== Your objective ==
Please copy the lines below exactly, from the first one through the line showing "its distributed agency model. Bospar’s".

== Data shown ==

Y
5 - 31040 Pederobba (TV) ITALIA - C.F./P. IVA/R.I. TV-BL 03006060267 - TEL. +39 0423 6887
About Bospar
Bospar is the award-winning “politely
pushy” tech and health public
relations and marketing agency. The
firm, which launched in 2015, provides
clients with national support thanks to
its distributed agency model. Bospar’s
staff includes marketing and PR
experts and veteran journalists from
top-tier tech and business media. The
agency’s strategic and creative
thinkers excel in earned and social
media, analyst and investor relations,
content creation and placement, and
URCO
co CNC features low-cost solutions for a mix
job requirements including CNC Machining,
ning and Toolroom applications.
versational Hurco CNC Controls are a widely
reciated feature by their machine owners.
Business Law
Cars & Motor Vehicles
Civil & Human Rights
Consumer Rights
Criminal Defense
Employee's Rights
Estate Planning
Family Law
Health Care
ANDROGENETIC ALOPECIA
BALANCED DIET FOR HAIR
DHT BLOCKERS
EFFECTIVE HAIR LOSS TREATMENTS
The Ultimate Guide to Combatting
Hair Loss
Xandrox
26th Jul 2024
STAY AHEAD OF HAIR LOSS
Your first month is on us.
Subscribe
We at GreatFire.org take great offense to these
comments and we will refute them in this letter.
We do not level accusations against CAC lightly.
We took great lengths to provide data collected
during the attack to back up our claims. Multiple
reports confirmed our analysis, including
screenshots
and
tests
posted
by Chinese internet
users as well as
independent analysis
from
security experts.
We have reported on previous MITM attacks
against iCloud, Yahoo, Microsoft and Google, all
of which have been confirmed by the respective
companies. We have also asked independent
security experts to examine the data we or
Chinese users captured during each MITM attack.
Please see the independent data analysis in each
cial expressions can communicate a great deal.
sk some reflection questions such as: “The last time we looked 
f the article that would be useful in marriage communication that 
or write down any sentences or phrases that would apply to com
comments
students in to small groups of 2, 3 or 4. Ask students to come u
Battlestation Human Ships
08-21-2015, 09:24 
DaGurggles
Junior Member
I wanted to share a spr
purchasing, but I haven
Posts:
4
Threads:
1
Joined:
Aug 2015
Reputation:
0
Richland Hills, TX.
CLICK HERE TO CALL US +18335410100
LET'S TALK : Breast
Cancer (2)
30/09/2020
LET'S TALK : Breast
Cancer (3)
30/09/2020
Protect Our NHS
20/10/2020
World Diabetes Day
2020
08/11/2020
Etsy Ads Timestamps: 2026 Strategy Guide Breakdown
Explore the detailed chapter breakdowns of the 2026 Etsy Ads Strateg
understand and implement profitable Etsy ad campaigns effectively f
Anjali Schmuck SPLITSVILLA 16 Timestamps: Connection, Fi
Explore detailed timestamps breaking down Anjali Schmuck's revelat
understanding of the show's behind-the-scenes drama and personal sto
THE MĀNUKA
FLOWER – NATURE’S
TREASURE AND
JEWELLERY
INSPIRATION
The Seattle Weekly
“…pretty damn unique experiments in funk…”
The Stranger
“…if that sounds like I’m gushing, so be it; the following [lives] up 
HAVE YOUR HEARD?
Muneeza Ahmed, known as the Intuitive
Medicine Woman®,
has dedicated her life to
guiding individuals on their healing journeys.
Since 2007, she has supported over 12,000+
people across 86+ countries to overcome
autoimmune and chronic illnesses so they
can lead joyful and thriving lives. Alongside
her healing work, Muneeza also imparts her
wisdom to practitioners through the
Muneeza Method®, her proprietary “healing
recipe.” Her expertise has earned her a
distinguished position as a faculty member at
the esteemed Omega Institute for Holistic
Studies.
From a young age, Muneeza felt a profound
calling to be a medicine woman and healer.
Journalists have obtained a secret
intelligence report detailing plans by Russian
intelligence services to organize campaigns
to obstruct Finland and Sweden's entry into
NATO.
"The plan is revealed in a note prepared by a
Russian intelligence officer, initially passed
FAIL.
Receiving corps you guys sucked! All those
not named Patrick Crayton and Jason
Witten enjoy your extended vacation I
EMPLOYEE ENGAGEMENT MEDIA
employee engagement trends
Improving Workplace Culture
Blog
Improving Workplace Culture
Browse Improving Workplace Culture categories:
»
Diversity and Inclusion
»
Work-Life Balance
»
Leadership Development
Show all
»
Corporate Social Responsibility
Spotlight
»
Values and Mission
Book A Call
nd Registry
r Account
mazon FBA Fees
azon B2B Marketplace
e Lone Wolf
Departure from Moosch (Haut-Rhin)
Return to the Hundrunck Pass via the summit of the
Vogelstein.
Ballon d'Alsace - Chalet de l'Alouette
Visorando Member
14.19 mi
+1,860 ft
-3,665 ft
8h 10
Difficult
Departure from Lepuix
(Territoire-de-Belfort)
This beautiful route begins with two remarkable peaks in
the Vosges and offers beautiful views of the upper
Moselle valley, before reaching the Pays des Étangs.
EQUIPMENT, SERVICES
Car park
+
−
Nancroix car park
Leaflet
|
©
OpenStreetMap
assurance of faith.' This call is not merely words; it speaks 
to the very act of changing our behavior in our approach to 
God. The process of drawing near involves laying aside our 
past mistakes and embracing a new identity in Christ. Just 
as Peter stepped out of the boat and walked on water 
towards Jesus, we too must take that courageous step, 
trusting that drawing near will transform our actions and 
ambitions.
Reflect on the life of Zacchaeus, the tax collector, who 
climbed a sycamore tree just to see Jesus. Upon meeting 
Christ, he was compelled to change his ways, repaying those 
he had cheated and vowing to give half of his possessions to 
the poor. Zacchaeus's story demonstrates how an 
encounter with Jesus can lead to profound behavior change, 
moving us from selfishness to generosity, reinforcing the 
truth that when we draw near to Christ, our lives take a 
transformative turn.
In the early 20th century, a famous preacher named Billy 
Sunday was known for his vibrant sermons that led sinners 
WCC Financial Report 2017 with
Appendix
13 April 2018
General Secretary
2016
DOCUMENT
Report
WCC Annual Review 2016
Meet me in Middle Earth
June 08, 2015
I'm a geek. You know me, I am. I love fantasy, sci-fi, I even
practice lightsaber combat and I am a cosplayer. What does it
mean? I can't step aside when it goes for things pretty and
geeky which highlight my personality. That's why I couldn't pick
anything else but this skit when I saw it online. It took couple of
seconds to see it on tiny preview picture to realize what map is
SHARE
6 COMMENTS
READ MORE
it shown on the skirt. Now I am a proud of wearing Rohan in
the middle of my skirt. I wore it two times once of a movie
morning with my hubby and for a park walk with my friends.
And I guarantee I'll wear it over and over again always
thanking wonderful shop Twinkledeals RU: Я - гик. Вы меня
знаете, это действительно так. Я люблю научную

== Written response ==
Y
5 - 31040 Pederobba (TV) ITALIA - C.F./P. IVA/R.I. TV-BL 03006060267 - TEL. +39 0423 6887
About Bospar
Bospar is the award-winning “politely
pushy” tech and health public
relations and marketing agency. The
firm, which launched in 2015, provides
clients with national support thanks to
its distributed agency model. Bospar’s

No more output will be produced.